There is a cooperative learning portion of the lesson along with a section of
direct
instruction. Included is a worksheet that students will work on during guided
instruction
along with extra problems for the students to work on inside and/or outside of
class.
Materials:
Graph Paper
Rulers
Index Cards
Yarn or Tape (to marker a path on the floor)
Overhead Projector/ Transparencies
Guided Notes
Lesson:
1. Hook: Ask for four volunteers to help with the following activity.
• Start with two students standing in each of two corners of the room. (Not
two opposite corners).
• In each of the two corners, one student will hold the end of the yarn on the
floor.
• The other two students will take the yarn and walk from their corner to the
opposite corner and put the yarn on the floor, pulling it tight.
• Explain to the students that the yarn on the floor represents the path the
students walked.
• Go to where the yarn intersects and ask the students what this location
means. (The one place that both students walked through.
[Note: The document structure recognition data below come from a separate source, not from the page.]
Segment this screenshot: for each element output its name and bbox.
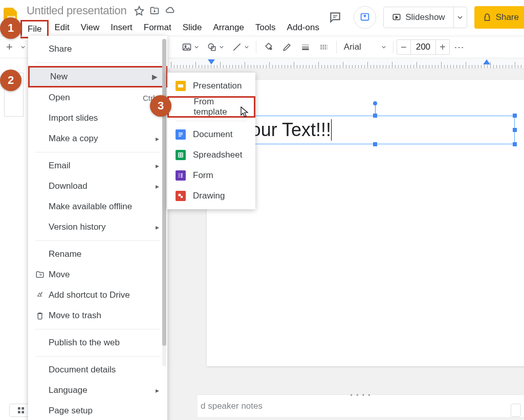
cloud-status-icon[interactable] [165,6,176,16]
new-drawing[interactable]: Drawing [167,186,255,206]
svg-rect-18 [18,411,20,413]
menu-scrollbar[interactable] [162,39,166,366]
svg-marker-9 [483,59,490,64]
file-document-details[interactable]: Document details [28,360,167,380]
file-version-history[interactable]: Version history▸ [28,217,167,237]
more-toolbar-icon[interactable]: ⋯ [450,38,469,56]
svg-rect-10 [178,84,183,87]
move-folder-icon[interactable] [149,6,160,16]
slideshow-label: Slideshow [405,12,445,23]
svg-point-13 [179,176,180,178]
grid-icon [17,406,25,414]
app-header: Untitled presentation File Edit View Ins… [0,0,524,36]
trash-icon [35,311,49,320]
file-publish[interactable]: Publish to the web [28,333,167,353]
border-dash-icon[interactable] [315,39,333,55]
annotation-badge-1: 1 [0,17,21,39]
lock-icon [483,13,492,22]
file-open[interactable]: OpenCtrl+ [28,87,167,108]
annotation-badge-3: 3 [150,95,171,117]
file-trash[interactable]: Move to trash [28,305,167,326]
svg-rect-19 [21,411,24,413]
svg-rect-17 [21,407,24,410]
horizontal-ruler[interactable] [171,58,524,69]
file-move[interactable]: Move [28,264,167,285]
font-select[interactable]: Arial [340,42,390,52]
new-form[interactable]: Form [167,165,255,186]
slideshow-button[interactable]: Slideshow [383,7,467,28]
docs-icon [176,129,186,140]
text-cursor [331,119,332,141]
forms-icon [176,170,186,181]
speaker-notes[interactable]: • • • • d speaker notes [198,394,524,417]
svg-marker-8 [208,59,215,64]
slide-thumbnails[interactable] [0,69,29,420]
font-size-value[interactable]: 200 [410,40,436,54]
file-add-shortcut[interactable]: Add shortcut to Drive [28,285,167,305]
shape-insert-icon[interactable] [203,39,228,55]
share-label: Share [496,12,519,23]
sheets-icon [176,150,186,160]
svg-rect-16 [18,407,20,410]
border-weight-icon[interactable] [296,39,315,55]
file-make-copy[interactable]: Make a copy▸ [28,128,167,149]
present-icon[interactable] [354,6,376,29]
mouse-cursor-icon [241,106,250,120]
file-download[interactable]: Download▸ [28,176,167,196]
drawings-icon [176,191,186,201]
file-import-slides[interactable]: Import slides [28,108,167,128]
file-rename[interactable]: Rename [28,244,167,264]
file-language[interactable]: Language▸ [28,380,167,401]
font-size-decrease[interactable]: − [397,41,410,53]
drag-handle-icon[interactable]: • • • • [351,392,372,399]
share-button[interactable]: Share [474,6,524,29]
font-size-stepper[interactable]: − 200 + [397,39,450,55]
border-color-icon[interactable] [278,39,296,55]
move-icon [35,270,49,279]
fill-color-icon[interactable] [259,39,278,55]
annotation-badge-2: 2 [0,70,21,91]
image-insert-icon[interactable] [178,39,203,55]
star-icon[interactable] [134,6,144,16]
svg-point-5 [185,46,186,47]
line-insert-icon[interactable] [228,39,253,55]
file-page-setup[interactable]: Page setup [28,401,167,420]
chevron-down-icon [382,45,386,49]
file-menu-dropdown: Share New▶ OpenCtrl+ Import slides Make … [28,36,167,420]
svg-point-12 [179,175,180,176]
svg-rect-15 [181,196,183,198]
svg-point-11 [179,173,180,174]
slides-icon [176,81,186,91]
new-spreadsheet[interactable]: Spreadsheet [167,145,255,165]
file-share[interactable]: Share [28,39,167,59]
drive-shortcut-icon [35,291,49,300]
side-panel-toggle[interactable] [511,404,521,417]
new-slide-dropdown-icon[interactable] [17,42,29,52]
text-box[interactable]: Your Text!!! [235,116,515,144]
font-size-increase[interactable]: + [436,41,449,53]
new-document[interactable]: Document [167,124,255,145]
font-name: Arial [344,42,361,52]
comments-icon[interactable] [324,6,346,29]
play-slideshow-icon [392,13,401,22]
new-submenu: Presentation From template Document Spre… [167,73,255,209]
file-email[interactable]: Email▸ [28,156,167,176]
file-new[interactable]: New▶ [28,66,167,87]
file-offline[interactable]: Make available offline [28,196,167,217]
slideshow-dropdown-icon[interactable] [453,7,467,28]
speaker-notes-text: d speaker notes [201,401,263,411]
svg-point-14 [178,193,181,196]
new-presentation[interactable]: Presentation [167,76,255,96]
document-title[interactable]: Untitled presentation [25,3,129,18]
new-slide-button[interactable]: + [2,37,17,57]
Where they
would run into each other if they are there at the same time.)
• Explain that two linear equations is called a system of equations, and the
solution is where they intersect.
2. Put students into groups of three or four for the cooperative learning
activity. Each
task is written on an index card to hand out at the appropriate times to each
group .
The groups will also need a piece of graph.
• Task 1 (5 min.): Graph the line y = 3x + 5.
• Task 2 (5 min.): Graph the line 12x + 3y = -6 .
• Task 3 (5 min.): Find the coordinates of the intersection of the two graphs
and check this point in both equations. (Solution: (-1,2))
3. Go over the solution on the overhead projector by bringing up volunteers to
show
what they did for each task. Explain that the solution is not only where the two
lines meet but the point where the two equations are equal.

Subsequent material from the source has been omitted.